キャスター当時、そして今に続く、櫻井さんの強さを育てた土壌がわかりました。回り道することこそ人生が面白く、得るものが多いということがわかります。苦しい生活をどう感じるかで人生が全く違うものになることを知りました。その時の支えは、お金でも地位でもなく、「何があっても大丈夫」という櫻井さんの母親のいつも発しつづけている言葉にあるのだなあと思いました。
本当に言葉というものは、強い力を持っています。

「人生は最高の宝物」 マーク・フィッシャー ★

「こころのチキンスープ」 ジャック・キャンフィールド ダイヤモンド社 ★★★
このシリーズで多数の本が出ています。
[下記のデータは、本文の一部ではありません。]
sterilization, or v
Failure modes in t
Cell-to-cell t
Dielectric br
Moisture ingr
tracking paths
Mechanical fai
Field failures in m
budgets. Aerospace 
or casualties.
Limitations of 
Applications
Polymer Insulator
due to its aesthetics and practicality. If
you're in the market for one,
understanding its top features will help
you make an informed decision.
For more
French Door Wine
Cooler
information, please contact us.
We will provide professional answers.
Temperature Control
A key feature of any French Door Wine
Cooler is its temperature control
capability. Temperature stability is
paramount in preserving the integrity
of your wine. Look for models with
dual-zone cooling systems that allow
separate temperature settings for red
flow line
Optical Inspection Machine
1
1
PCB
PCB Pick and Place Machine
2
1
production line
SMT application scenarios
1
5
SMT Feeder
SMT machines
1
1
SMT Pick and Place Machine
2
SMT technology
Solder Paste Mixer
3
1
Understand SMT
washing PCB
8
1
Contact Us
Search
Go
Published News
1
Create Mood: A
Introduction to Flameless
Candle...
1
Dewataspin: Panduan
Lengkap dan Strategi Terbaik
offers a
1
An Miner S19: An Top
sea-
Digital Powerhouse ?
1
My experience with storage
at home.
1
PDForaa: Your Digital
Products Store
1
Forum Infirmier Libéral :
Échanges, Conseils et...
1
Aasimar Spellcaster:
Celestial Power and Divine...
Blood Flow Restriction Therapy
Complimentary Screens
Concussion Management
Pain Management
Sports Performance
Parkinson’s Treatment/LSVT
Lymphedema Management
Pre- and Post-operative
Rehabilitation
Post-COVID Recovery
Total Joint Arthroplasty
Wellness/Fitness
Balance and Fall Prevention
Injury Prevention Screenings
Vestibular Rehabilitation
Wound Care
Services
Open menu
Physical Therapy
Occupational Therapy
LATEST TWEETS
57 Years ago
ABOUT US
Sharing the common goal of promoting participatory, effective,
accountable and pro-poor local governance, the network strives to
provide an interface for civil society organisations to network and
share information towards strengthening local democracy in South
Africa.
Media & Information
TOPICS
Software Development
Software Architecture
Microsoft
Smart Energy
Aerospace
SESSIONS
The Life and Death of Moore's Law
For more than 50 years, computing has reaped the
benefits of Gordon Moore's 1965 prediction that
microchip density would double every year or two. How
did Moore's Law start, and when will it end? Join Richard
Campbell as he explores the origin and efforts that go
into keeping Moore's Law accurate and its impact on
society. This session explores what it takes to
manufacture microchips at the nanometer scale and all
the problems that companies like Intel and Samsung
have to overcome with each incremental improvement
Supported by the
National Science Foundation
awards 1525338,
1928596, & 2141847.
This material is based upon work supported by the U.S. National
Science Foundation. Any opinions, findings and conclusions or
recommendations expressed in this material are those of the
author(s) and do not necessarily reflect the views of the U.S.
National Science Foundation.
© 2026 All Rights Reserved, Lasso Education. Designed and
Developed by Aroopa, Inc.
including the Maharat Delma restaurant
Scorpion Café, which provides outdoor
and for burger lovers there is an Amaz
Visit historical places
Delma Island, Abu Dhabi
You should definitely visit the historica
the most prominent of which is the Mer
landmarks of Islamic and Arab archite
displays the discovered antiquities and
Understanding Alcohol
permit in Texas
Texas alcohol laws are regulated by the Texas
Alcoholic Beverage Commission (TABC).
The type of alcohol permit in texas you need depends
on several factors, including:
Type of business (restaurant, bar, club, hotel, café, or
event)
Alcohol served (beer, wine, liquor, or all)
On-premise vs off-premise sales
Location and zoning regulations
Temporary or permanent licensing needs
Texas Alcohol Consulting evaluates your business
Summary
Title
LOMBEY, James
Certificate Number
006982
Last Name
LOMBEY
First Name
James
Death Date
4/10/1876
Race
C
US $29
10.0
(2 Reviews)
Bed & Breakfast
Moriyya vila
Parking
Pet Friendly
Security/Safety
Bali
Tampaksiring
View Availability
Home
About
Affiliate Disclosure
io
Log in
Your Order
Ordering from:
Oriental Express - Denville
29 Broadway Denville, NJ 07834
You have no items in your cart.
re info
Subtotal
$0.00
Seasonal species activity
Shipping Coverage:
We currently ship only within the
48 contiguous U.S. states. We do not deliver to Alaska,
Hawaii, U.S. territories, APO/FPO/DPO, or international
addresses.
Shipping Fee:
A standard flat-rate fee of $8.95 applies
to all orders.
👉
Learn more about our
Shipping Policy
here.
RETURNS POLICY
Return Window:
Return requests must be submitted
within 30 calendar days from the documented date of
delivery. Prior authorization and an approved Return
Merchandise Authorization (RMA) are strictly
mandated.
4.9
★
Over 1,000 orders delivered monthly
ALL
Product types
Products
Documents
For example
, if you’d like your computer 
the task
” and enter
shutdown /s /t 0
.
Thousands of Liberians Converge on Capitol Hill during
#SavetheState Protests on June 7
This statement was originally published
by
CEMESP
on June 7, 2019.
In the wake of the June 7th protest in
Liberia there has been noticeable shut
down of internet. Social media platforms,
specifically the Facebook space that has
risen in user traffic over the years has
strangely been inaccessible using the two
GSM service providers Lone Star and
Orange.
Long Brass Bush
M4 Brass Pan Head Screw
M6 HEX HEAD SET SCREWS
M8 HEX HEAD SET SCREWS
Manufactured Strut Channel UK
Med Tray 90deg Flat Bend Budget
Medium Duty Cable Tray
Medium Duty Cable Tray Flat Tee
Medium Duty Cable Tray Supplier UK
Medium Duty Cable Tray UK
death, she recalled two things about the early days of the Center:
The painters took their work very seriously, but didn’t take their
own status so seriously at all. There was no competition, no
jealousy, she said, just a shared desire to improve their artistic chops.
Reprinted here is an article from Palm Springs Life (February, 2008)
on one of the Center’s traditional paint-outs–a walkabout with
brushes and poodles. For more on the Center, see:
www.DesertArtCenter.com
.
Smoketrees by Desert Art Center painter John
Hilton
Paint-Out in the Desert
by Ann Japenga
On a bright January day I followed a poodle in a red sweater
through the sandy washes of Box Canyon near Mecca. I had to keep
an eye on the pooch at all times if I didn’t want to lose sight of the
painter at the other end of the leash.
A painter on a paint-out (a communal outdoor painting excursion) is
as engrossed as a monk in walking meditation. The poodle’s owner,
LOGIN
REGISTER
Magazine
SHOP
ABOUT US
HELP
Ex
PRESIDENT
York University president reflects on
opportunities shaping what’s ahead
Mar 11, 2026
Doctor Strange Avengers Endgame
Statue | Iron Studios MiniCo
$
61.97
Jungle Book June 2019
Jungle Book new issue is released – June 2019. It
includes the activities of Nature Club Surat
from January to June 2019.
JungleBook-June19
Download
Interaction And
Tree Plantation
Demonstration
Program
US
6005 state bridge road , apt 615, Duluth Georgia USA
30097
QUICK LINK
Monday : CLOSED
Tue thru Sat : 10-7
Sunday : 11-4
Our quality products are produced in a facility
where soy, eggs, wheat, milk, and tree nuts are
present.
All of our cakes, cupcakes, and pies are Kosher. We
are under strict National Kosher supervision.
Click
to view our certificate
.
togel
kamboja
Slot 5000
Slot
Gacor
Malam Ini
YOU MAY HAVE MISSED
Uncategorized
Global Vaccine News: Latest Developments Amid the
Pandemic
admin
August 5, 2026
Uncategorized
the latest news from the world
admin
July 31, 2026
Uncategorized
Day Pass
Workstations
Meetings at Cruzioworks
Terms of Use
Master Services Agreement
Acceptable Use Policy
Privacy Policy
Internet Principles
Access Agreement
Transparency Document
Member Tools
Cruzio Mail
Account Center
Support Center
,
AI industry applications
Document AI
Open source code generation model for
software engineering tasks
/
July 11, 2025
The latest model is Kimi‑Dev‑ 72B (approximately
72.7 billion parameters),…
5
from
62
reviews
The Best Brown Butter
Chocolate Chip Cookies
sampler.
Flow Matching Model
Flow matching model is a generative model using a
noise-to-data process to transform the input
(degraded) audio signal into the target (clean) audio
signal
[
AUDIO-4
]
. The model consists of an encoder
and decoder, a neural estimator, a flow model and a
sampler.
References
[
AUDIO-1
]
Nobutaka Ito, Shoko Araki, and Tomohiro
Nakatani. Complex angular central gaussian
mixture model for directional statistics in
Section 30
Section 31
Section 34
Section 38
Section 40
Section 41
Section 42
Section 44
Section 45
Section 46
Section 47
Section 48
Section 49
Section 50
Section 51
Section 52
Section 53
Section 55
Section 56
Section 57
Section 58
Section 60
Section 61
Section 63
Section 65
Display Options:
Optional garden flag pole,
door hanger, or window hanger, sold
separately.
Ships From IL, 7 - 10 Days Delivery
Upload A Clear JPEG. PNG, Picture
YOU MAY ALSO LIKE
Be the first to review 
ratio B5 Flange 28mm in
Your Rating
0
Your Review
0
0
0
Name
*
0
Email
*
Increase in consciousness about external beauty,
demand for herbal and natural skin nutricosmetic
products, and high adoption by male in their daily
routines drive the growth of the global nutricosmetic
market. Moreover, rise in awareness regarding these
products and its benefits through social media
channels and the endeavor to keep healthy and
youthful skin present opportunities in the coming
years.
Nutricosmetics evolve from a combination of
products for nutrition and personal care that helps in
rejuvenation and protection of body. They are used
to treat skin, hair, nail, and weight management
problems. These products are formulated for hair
このシリーズは、講演家の著者が、全米各地で出会った市井の人のこころ温まるノンフィクションを集めたものです。人は誰でも1つは、そのような体験を持っているものです。あなたにもそして私にも。だからいくらでも本のネタは尽きないと思いますが、1人の貴重な温かい出来事を披露することで、多くの方の心に火を灯し、そして次の体験が出てくるし、そのように人に接するようになります。
随分前に、小さな少年が始めた親切運動が大きなうねりになった映画がありましたが、あれに似ているとも言えます。はっきり言って泣きます。感じる場所は様々でしょうが、誰でも心打つ物語にこの本で出会うでしょう。決して電車で読まないで下さい。私は涙の処理で難儀してしまいました。静かな所で1人でじっくり、感動を噛みしめてください。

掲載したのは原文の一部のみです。